8.1.4 Eine get()-Methode für MyArrayList
Als Nächstes wollen wir unsere Klasse um eine get()-Methode erweitern, damit wir die Objekte, die wir in die Liste eingefügt haben, auch wieder auslesen können.
Die Methode MyArrayList.get()
Die Methode get() lässt sich zunächst sehr einfach implementieren:
public Object get(int index)
{
checkIndex(index);
return elementData[index];
}
Zuerst wird der übergebene Index mit checkIndex() überprüft. Ist der Index gültig, kann das Element an dieser Position direkt zurückgegeben werden.
Beim Testen zeigt sich allerdings ein Problem: Greift man mit get() auf den Index size zu, bricht das Programm mit einer Exception ab. Der Fehler liegt aber nicht in get() selbst, sondern in der Prüfmethode, die wir implementiert hatten:
private void checkIndex(int index)
{
if (index < 0 || index > size)
throw new IndexOutOfBoundsException
("index ausserhalb: " + index);
}
Diese Bedingung ist für add(index, element) sinnvoll, denn dort ist index == size ausdrücklich erlaubt: Ein neues Element darf am Ende der Liste eingefügt werden.
Für die Methode get(index) gilt das jedoch nicht. Bei einer Liste mit 5 Elementen sind nur die Indizes 0 bis 4 gültig. Der Index 5 zeigt bereits hinter das letzte gespeicherte Element und ist daher nicht mehr erlaubt. Deshalb erhält get() eine zusätzliche Prüfung:
public Object get(int index)
{
checkIndex(index);
if (index == size)
throw new IndexOutOfBoundsException
("index ausserhalb: " + index);
return elementData[index];
}
Damit bleibt checkIndex() weiter für mehrere Methoden verwendbar, während get() den Sonderfall index == size zusätzlich abfängt.
Unterschiedliche Index-Prüfungen
Ein kritischer Betrachter könnte nun einwenden, ob es sinnvoll ist, in der Klasse MyArrayList eine Methode checkIndex() zu implementieren, die zwar für Methoden wie add() sinnvoll ist, aber nicht für die get()-Methode. Die get()-Methode musste bei unserem bisherigen Vorgehen noch eine eigene zusätzliche Index-Prüfung durchführen.
Eine bessere Lösung wäre es, zwei verschiedene Prüfmethoden zu implementieren:
private void checkElementIndex(int index)
{
if (index < 0 || index >= size)
throw new IndexOutOfBoundsException
("index ausserhalb: " + index);
}
private void checkPositionIndex(int index)
{
if (index < 0 || index > size)
throw new IndexOutOfBoundsException
("index ausserhalb: " + index);
}
Die Methode checkElementIndex() wird für den Zugriff auf vorhandene Elemente verwendet, also zum Beispiel in get(), set() und remove().
Die Methode checkPositionIndex() wird dagegen für Einfügepositionen verwendet, also zum Beispiel in add(index, o).

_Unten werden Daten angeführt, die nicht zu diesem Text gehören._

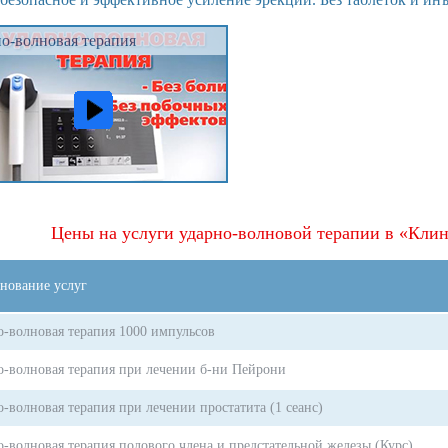
о-волновая терапия
Цены на услуги ударно-волновой терапии в «Клин
нование услуг
о-волновая терапия 1000 импульсов
о-волновая терапия при лечении б-ни Пейрони
-волновая терапия при лечении простатита (1 сеанс)
о-волновая терапия полового члена и предстательной железы (Курс)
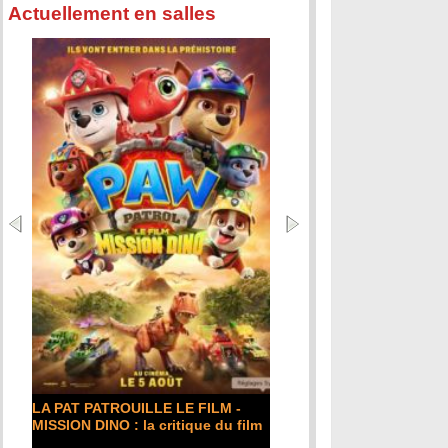
Actuellement en salles
LA PAT PATROUILLE LE FILM -
MISSION DINO : la critique du film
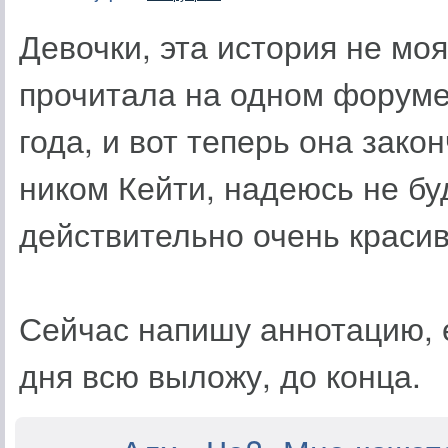
Девочки, эта история не моя
прочитала на одном форуме,
года, и вот теперь она зако
ником Кейти, надеюсь не бу
действительно очень красив
Сейчас напишу аннотацию, е
дня всю выложу, до конца.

Die get()-Methode würde nach dieser Änderung dann so aussehen:
public Object get(int index)
{
checkElementIndex(index);
return elementData[index];
}
Kritische Betrachtung
Man könnte sich an dieser Stelle allerdings auch fragen, ob die beiden privaten Methoden checkElementIndex() und checkPositionIndex() für unsere noch relativ kleine Klasse wirklich notwendig sind.
Die eigentlichen Prüfungen bestehen jeweils nur aus einer einzigen if-Anweisung. Für Anfänger kann die Aufteilung auf mehrere Hilfsmethoden den Quelltext daher zunächst sogar komplizierter wirken lassen. Außerdem unterscheiden sich beide Methoden nur in einem kleinen Detail:
index >= size
bzw.
index > size
In einer kleinen Klasse wie der unseren wäre es daher durchaus sinnvoll, die Prüfungen direkt in den jeweiligen Methoden zu implementieren. Der Quelltext wäre dann zunächst leichter verständlich.
Die Auslagerung in eigene private Prüfmethoden hat allerdings auch Vorteile, wie wir gesehen haben. Die Prüfungen müssen nicht mehrfach im Programm wiederholt werden (Redundanz-Vermeidung), die Methodennamen machen den Zweck der jeweiligen Prüfung deutlicher und spätere Änderungen lassen sich einfacher durchführen.
Wir orientieren uns hier daher bereits ein wenig an professionellen Bibliotheksklassen, auch wenn die Lösung für eine so kleine Klasse vielleicht noch etwas aufwendig wirkt. Aber in den folgenden Semestern werden Sie sicherlich viel größere Klassen und Anwendungen entwickeln, und das dann erforderliche professionelle Vorgehen haben wir jetzt schon einmal im Kleinen geübt.